▶ Material for the task
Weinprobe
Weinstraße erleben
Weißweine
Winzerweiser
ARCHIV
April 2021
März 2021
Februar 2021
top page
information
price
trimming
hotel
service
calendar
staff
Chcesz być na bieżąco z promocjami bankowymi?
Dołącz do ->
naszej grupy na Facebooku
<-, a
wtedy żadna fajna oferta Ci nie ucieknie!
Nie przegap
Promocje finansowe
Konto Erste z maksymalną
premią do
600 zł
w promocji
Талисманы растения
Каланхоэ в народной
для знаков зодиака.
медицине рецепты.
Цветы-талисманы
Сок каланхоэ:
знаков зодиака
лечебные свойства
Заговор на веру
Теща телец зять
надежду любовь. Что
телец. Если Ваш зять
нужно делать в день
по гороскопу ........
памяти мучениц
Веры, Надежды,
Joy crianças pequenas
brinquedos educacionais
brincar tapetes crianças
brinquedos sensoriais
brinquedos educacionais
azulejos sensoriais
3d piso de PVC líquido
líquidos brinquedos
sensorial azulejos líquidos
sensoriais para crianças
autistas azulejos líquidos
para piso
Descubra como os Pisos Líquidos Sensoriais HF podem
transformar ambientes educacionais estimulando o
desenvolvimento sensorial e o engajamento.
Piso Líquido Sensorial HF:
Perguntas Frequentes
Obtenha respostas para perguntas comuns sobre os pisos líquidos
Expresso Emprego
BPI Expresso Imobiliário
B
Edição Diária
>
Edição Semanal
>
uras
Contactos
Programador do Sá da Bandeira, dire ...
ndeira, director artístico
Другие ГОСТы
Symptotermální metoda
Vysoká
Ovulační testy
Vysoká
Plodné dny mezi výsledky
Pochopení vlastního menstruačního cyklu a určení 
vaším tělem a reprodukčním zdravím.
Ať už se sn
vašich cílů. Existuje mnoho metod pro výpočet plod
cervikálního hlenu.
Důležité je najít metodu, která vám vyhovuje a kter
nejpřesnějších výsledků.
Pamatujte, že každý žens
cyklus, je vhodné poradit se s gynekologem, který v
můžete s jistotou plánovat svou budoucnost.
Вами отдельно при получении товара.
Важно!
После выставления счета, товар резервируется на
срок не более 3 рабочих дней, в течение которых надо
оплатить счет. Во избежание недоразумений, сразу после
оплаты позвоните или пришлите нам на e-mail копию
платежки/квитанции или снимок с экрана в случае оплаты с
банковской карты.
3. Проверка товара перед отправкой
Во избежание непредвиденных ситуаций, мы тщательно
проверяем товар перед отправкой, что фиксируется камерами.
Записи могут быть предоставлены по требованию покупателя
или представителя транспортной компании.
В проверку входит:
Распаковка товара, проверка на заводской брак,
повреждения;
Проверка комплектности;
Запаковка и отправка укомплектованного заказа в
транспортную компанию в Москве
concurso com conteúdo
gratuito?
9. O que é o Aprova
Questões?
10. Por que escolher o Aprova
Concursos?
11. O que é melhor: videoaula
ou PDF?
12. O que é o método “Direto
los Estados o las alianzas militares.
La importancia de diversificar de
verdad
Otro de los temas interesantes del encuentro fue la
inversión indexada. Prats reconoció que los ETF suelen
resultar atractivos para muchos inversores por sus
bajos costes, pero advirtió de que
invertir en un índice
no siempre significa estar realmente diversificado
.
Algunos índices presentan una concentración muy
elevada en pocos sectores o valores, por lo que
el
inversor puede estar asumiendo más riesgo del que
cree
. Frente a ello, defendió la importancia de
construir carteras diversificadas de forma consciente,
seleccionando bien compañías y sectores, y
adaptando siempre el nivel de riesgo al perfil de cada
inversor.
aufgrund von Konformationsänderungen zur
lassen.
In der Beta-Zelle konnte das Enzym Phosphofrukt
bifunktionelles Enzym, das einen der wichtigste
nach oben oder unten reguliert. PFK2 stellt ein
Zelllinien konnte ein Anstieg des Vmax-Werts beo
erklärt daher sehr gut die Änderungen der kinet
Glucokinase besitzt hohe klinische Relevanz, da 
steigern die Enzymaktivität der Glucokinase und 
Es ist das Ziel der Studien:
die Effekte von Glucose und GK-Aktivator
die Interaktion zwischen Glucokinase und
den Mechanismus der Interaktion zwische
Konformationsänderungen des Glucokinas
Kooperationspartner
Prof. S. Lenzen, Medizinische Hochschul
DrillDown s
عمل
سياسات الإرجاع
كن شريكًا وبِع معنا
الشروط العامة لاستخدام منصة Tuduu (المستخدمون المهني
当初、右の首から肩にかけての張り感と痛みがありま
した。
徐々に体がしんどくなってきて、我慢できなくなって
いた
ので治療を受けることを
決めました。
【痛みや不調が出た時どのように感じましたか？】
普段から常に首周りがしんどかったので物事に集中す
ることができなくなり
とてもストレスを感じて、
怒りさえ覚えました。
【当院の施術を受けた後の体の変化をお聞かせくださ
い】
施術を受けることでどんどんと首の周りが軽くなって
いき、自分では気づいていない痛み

▶ What this task involves
Search the material for the string "konnte" and show every line that has it.

▶ Answer for the task
In der Beta-Zelle konnte das Enzym Phosphofrukt
Zelllinien konnte ein Anstieg des Vmax-Werts beo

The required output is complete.